Content starts
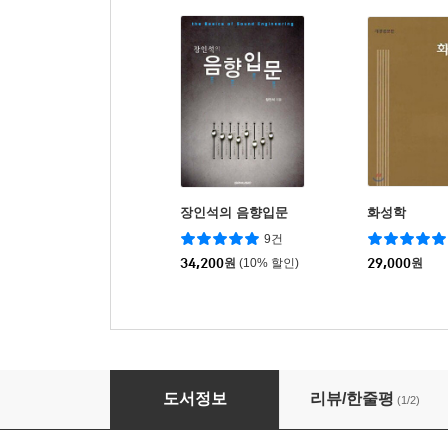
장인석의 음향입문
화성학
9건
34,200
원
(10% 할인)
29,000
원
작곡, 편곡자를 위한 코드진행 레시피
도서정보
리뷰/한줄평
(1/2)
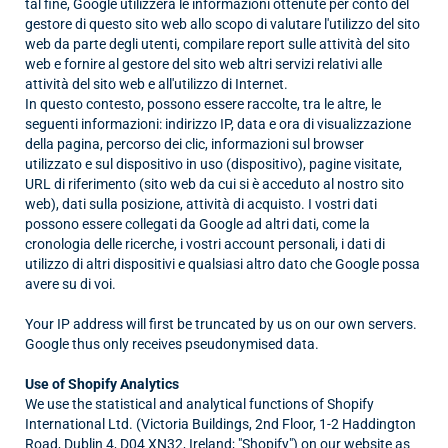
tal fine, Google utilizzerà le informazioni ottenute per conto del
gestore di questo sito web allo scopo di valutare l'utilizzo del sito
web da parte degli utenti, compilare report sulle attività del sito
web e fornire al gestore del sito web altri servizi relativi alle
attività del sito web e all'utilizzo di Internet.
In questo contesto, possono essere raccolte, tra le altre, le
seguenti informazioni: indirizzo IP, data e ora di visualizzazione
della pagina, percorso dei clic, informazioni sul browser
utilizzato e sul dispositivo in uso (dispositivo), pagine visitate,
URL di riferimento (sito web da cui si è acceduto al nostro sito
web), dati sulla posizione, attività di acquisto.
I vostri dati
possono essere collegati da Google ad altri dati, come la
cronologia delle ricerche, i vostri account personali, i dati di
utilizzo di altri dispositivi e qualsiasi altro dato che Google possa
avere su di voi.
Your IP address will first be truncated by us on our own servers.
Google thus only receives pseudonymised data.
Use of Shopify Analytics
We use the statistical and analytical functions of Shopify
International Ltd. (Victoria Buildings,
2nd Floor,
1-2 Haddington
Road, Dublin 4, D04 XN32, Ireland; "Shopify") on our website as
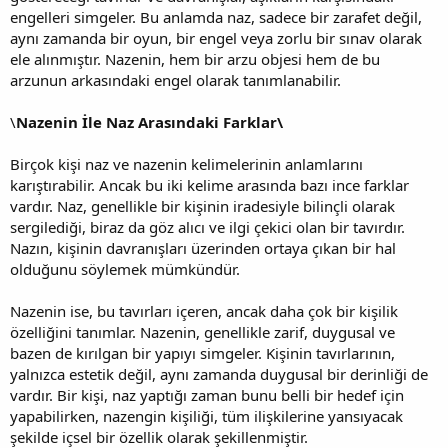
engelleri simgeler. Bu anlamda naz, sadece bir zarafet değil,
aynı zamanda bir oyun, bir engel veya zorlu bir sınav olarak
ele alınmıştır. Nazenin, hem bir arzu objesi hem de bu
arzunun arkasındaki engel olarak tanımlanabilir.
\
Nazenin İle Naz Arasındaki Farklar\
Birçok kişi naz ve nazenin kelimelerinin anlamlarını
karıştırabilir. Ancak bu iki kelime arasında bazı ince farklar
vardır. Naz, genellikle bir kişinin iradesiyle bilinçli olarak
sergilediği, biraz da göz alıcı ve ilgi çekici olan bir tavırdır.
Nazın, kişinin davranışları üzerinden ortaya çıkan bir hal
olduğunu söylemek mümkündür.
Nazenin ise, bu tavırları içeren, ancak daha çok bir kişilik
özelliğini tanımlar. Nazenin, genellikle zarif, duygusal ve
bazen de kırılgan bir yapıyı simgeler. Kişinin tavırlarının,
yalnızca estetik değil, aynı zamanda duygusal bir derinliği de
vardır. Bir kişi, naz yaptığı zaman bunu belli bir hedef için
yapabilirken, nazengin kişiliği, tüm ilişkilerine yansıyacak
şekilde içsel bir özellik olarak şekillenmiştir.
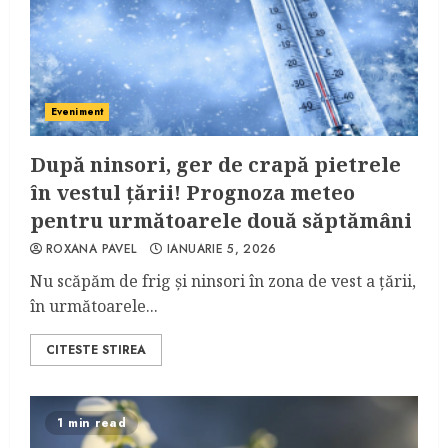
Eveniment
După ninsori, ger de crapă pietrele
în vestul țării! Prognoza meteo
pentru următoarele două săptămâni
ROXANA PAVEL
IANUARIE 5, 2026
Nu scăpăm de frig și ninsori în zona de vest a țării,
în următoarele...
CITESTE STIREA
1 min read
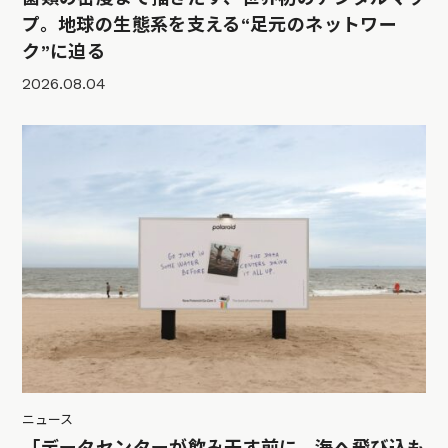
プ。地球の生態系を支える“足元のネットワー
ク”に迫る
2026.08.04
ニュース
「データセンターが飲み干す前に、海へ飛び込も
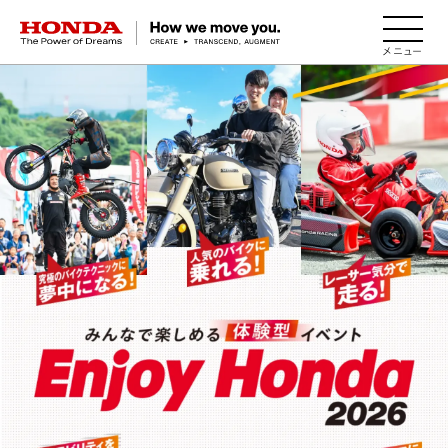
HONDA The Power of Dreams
Content ends
[EXERCISE] Where the word "informazioni" occurs in a line of the records, copy that line.

[RESULT OF THIS EXERCISE]
tal fine, Google utilizzerà le informazioni ottenute per conto del
seguenti informazioni: indirizzo IP, data e ora di visualizzazione
della pagina, percorso dei clic, informazioni sul browser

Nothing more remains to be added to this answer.